Peki nefes nefese geçen bu seçim koşusundan halk ne kazandı? Halkın oyuyla seçilen belediye ve il meclisleri halka karşı sorumlu olacaklar mı? Bu meclisler halk tarafından görevden alınabilen yerel parlamentolar olarak görev yapabilecekler mi? Bunların aldığı kararlar halkoyuna sunulacak mı? Halkın bu kararları veto etme hakkı olacak mı? Belediyelerin ulaşım, sağlık ve diğer hizmetleri ücretsiz olacak mı? Bu parlamentolar halkın ve esnafların küçük sermayelerini bir araya getirerek bu sermayelerle halka ait iş merkezlerinin, fabrikaların ve çiftliklerin kurulmasında öncülük edecekler mi? Halkın işsizlik ve yoksulluk gibi temel meselelerine el atacaklar mı? Eğitim ve öğretim kurumları, cezaevleri, polis ve jandarma teşkilatları bu parlamentolara bağlı olacak mı?
HALKIN KAZANDIĞI BİR ŞEY YOK 
Bilindiği gibi bunların hiçbiri olmayacak. Çünkü ne devlet düzeni buna müsaittir, ne de partilerin böyle bir amacı vardır. Yani halkın kazandığı bir şey yok; kazanan, Meclis partileri ve onların adaylarıdır. Kan ter içinde çalışan taraftarların payına düşen ise boş hayallerdir. Partiler hep yaptıkları gibi halkı yine süslü vaatlerle meşgul etmeye, oyalamaya ve enerjilerini miting alanlarında ve seçim sandıklarında çarçur etmeye devam edecekler.
HER DÜŞÜNCENİN KENDİ ZAMANI VAR
Kabul etmek gerekir ki, bu yerel seçimde -sonuçlar bir yana- halkın yüksek oranda sandığa gitmesi üstünde düşünülmesi gereken önemli bir konudur. Katılımın yüksekliği halkın çoğunluğunun sisteme entegre olduğunu gösteriyor. Halk dalkavukluğu yapmadan bu gerçeği kabul etmeliyiz, yoksa tekrar tekrar hayal kırıklığına uğrarız.
Okurlar hatırlarlar, ben birkaç hafta önce siyasetçilere ve aydınlara çağrı yaparak, sokağa çıkan kitlenin önünde gaz bombalarına ve tomalara karşı kendimizi birbirimize zincirleyelim demiştim.
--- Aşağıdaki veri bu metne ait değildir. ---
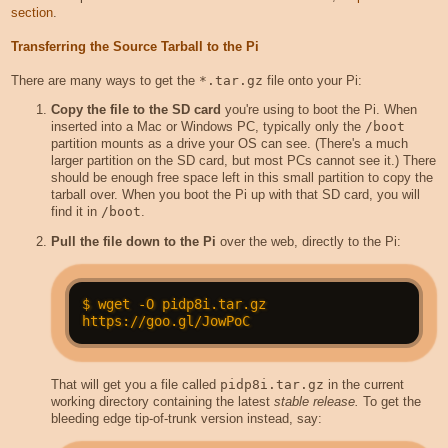
section
.
Transferring the Source Tarball to the Pi
There are many ways to get the
*.tar.gz
file onto your Pi:
Copy the file to the SD card
you're using to boot the Pi. When
inserted into a Mac or Windows PC, typically only the
/boot
partition mounts as a drive your OS can see. (There's a much
larger partition on the SD card, but most PCs cannot see it.) There
should be enough free space left in this small partition to copy the
tarball over. When you boot the Pi up with that SD card, you will
find it in
/boot
.
Pull the file down to the Pi
over the web, directly to the Pi:
$ wget -O pidp8i.tar.gz 
That will get you a file called
pidp8i.tar.gz
in the current
working directory containing the latest
stable release.
To get the
bleeding edge tip-of-trunk version instead, say:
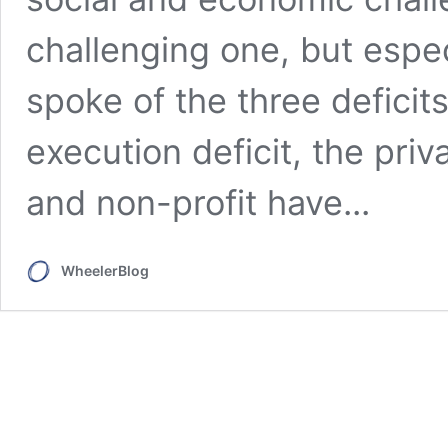
challenging one, but espec
spoke of the three defici
execution deficit, the priv
and non-profit have...
WheelerBlog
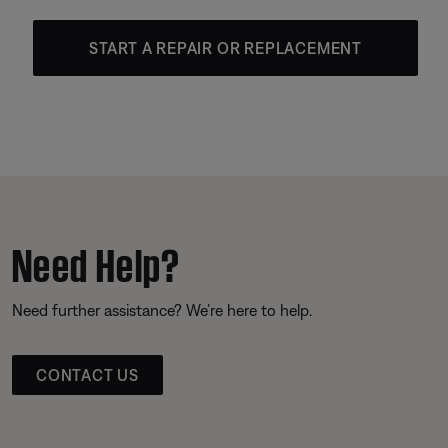
START A REPAIR OR REPLACEMENT
Need Help?
Need further assistance? We’re here to help.
CONTACT US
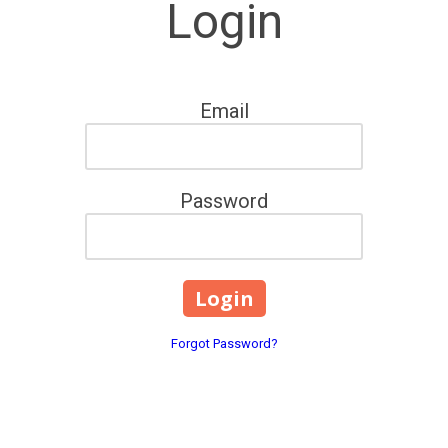
Login
Email
Password
Forgot Password?
207 South Main Street Bla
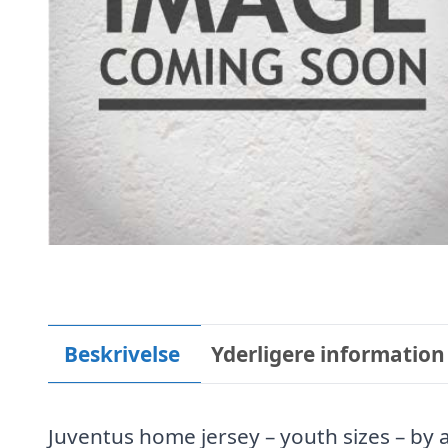
Beskrivelse
Yderligere information
Juventus home jersey – youth sizes – by 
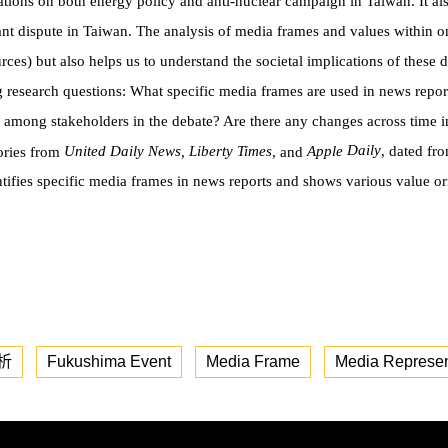
ations on both energy policy and anti-nuclear campaign in Taiwan. It al
t dispute in Taiwan. The analysis of media frames and values within o
rces) but also helps us to understand the societal implications of these
g research questions: What specific media frames are used in news repor
 among stakeholders in the debate? Are there any changes across time i
Daily
United Daily News
Liberty Times
Apple
, dated fr
tories from
,
, and
ti
fi
es speci
fi
c media
frames in news reports and shows various value o
析
Fukushima Event
Media Frame
Media Represen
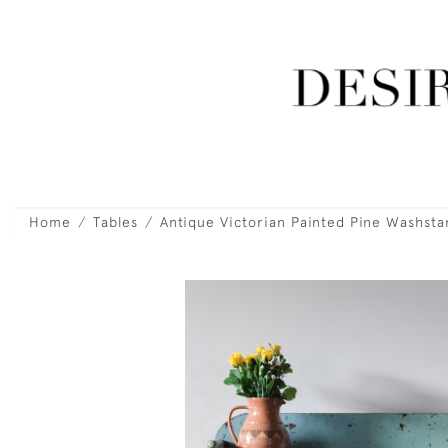
Home
Tables
Antique Victorian Painted Pine Washsta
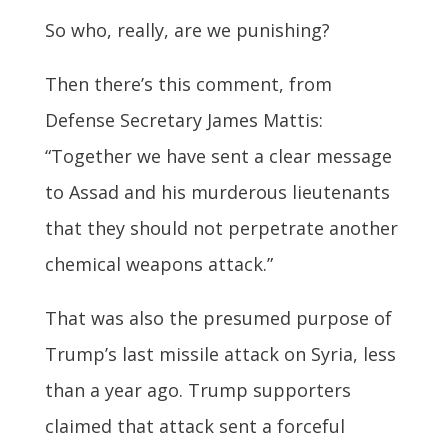
So who, really, are we punishing?
Then there’s this comment, from
Defense Secretary James Mattis:
“Together we have sent a clear message
to Assad and his murderous lieutenants
that they should not perpetrate another
chemical weapons attack.”
That was also the presumed purpose of
Trump’s last missile attack on Syria, less
than a year ago. Trump supporters
claimed that attack sent a forceful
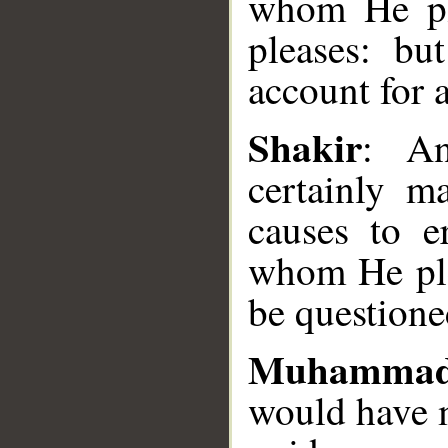
whom He pl
pleases: bu
account for a
__
Shakir
: An
certainly m
causes to 
whom He ple
be questione
Muhammad
would have 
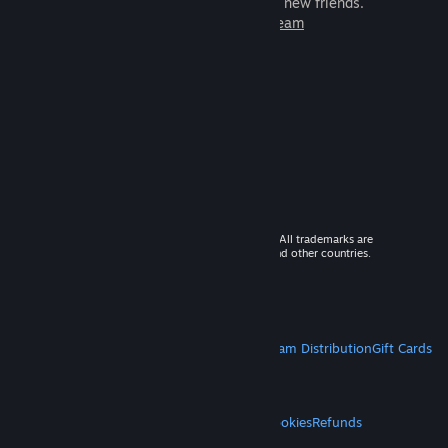
games to play with millions of new friends.
Learn more about Steam
© 2026 Valve Corporation. All rights reserved. All trademarks are
property of their respective owners in the US and other countries.
VAT included in all prices where applicable.
Get Mobile Apps
STEAM
About Steam
Steam SSA
Steamworks
Steam Distribution
Gift Cards
VALVE
About Valve
Jobs
Hardware
Recycling
LEGAL
Privacy
Accessibility
Notices & Policies
Cookies
Refunds
MORE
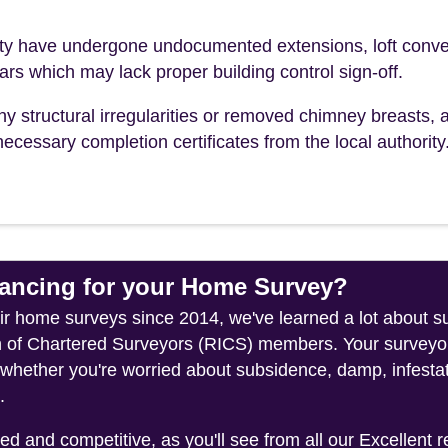
 have undergone undocumented extensions, loft conve
ears which may lack proper building control sign-off.
ny structural irregularities or removed chimney breasts, 
ecessary completion certificates from the local authority
ncing for your Home Survey?
heir home surveys since 2014, we've learned a lot about
on of Chartered Surveyors (RICS) members. Your surveyor
whether you're worried about subsidence, damp, infestati
.
 and competitive, as you'll see from all our Excellent 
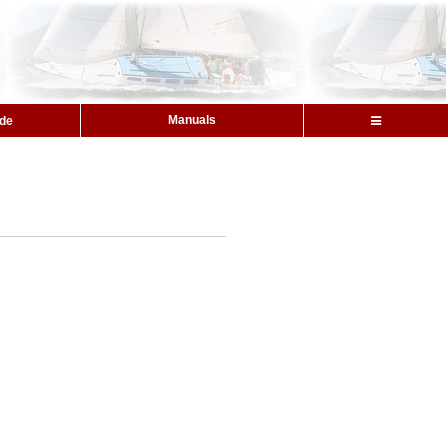
Manuals
ide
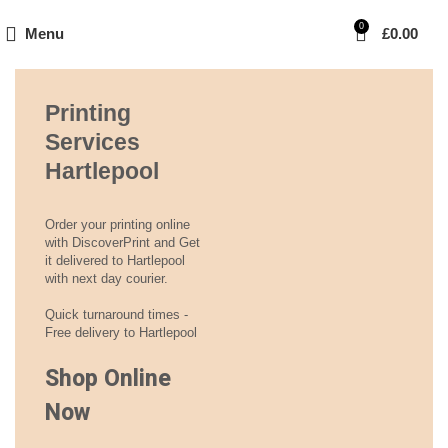
0
Menu
£
0.00
Printing
Services
Hartlepool
Order your printing online
with DiscoverPrint and Get
it delivered to Hartlepool
with next day courier.
Quick turnaround times -
Free delivery to Hartlepool
Shop Online
Now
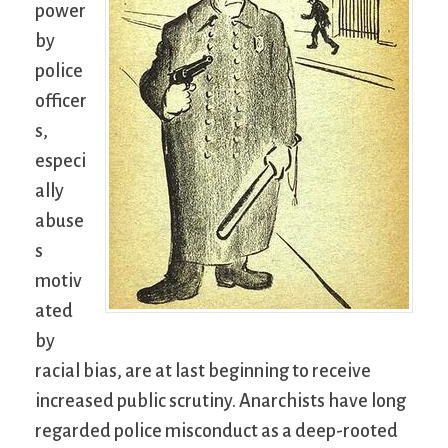
power
by
police
officer
s,
especi
ally
abuse
s
motiv
ated
by
racial bias, are at last beginning to receive
increased public scrutiny. Anarchists have long
regarded police misconduct as a deep-rooted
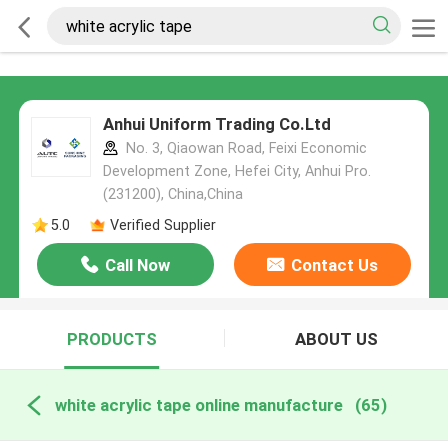
Anhui Uniform Trading Co.Ltd
No. 3, Qiaowan Road, Feixi Economic
Development Zone, Hefei City, Anhui Pro.
(231200), China,China
5.0
Verified Supplier
Call Now
Contact Us
PRODUCTS
ABOUT US
white acrylic tape online manufacture
(65)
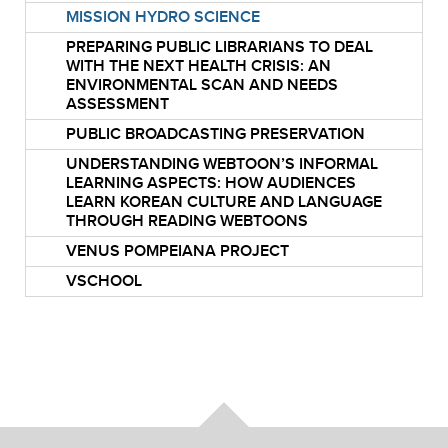
MISSION HYDRO SCIENCE
PREPARING PUBLIC LIBRARIANS TO DEAL
WITH THE NEXT HEALTH CRISIS: AN
ENVIRONMENTAL SCAN AND NEEDS
ASSESSMENT
PUBLIC BROADCASTING PRESERVATION
UNDERSTANDING WEBTOON’S INFORMAL
LEARNING ASPECTS: HOW AUDIENCES
LEARN KOREAN CULTURE AND LANGUAGE
THROUGH READING WEBTOONS
VENUS POMPEIANA PROJECT
VSCHOOL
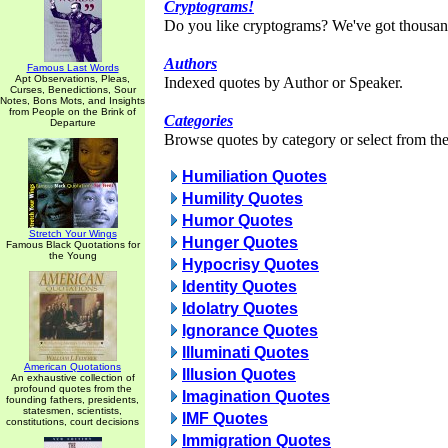
Cryptograms!
Do you like cryptograms? We've got thousan
Authors
Famous Last Words
Apt Observations, Pleas,
Indexed quotes by Author or Speaker.
Curses, Benedictions, Sour
Notes, Bons Mots, and Insights
from People on the Brink of
Categories
Departure
Browse quotes by category or select from the 
Humiliation Quotes
Humility Quotes
Humor Quotes
Stretch Your Wings
Hunger Quotes
Famous Black Quotations for
the Young
Hypocrisy Quotes
Identity Quotes
Idolatry Quotes
Ignorance Quotes
Illuminati Quotes
American Quotations
Illusion Quotes
An exhaustive collection of
profound quotes from the
Imagination Quotes
founding fathers, presidents,
statesmen, scientists,
IMF Quotes
constitutions, court decisions
Immigration Quotes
Birkaç arkadaştan başka aydın ve siyasetçilerden ses çıkmayınca, bir arkadaşım, "Üzülme, her düşüncenin kendi zamanı var,"dedi. Tarihten pek çok örnek vererek bazı düşüncelerin önce ilgisizlikle karşılandığını, sonra da sahiplenildiğini belirtti.
DEVRİMİN DE ZAMANI VAR
Devrim de öyle, onun da kendi zamanı var. 30 Mart'ta ortaya çıkan tablo olumsuz olsa da ümitsizliğe kapılmamak gerekiyor. Gün ışığına çıkan manzara iyi okunabilirse devrimin kökleşip boy attığı bir zemine dönüştürülebilir.
Öncelikle şunu bilincimize ve ruhumuza kazımalıyız: Halkın erkek ya da kadın siyasetçilerin koltuk kapmalarına değil, gerçek özgürlüğe ve insanca bir yaşama ihtiyacı var. Bu hedefe ulaşabilmek için halkın iktidar olması gerekir. Bu da bir devrim meselesidir. Bilinç devrimi, örgütlenme, devrimin inşası ve devrim birbirlerine zincirleme olarak bağlı olan süreçlerdir. Bunların nasıl olacağı ve nasıl projelendirileceği devrimci hareketlerin bir araya gelip konuşacakları meselelerdir.
Sandık politikaları sistemle problemi olan ezilen Kürtlerin, Türklerin, Arapların, Çerkeslerin, Rumların, Ermenilerin, 'Ezidilerin, Süryanilerin, Lazların, Türk ve Kürt Alevilerin ve diğer halkların enerjilerini sistemin içinde eritip yok etmektedir. Her şeyden önce bu ölümcül anafor terk edilmelidir.
"ADIM ÖZGÜRLÜK"
1962 kış aylarında Amerika'nın Georgia eyaletinde zencilerden bin kadarı ayrımcılığı protesto ettikleri için hapse girmişlerdi. Polis şefi, 9 yaşlarındaki zenci bir çocuğa, "Adın ne?" diye sordu. Çocuk polis şefine ateş gibi yakan bakışlarla bakarak, "Özgürlük, özgürlük," diye cevap verdi.
Biz de o hep birlikte özgürlük diyoruz. Türkiye'de özgürlük, Kürdistan'da özgürlük, Lazistan'da özgürlük; ezilen ve mağdur olan herkes ve tüm halklar için özgürlük…
Özgürlük düzenin seçim bataklığında değil devrimle elde edilecektir. Vakit devrimi inşa vaktidir.
Öyle bir devrim ki, ülkenin tüm zenginlikleri ve hayatın tüm özgürlükleri halkın olmalı. Devlet halkın olmalı.
ÇILGINLAR GİBİ EĞLENDİLER AMA...
Yazıyı seçim sonrası internete düşen şu notla bitirelim: Galip partilerin taraftarları zaferlerini kutlamak için tüm geceyi sokakta geçirdiler. Alkış ve sevinç çığlıkları arasında havai fişekler attılar, zafer turları atıp yeri göğü klakson sesleri ve sloganlarla inlettiler. Davul zurna eşliğinde halay tutup gecenin kalbinde çılgınca oynayıp eğlendiler. Aralarında tek bir parti aristokratı bile yoktu. Sabah gün ışıdığında yorgun argın işlerine ve evlerine dönerken ellerinde kala kala sadece hayalleri kalmıştı.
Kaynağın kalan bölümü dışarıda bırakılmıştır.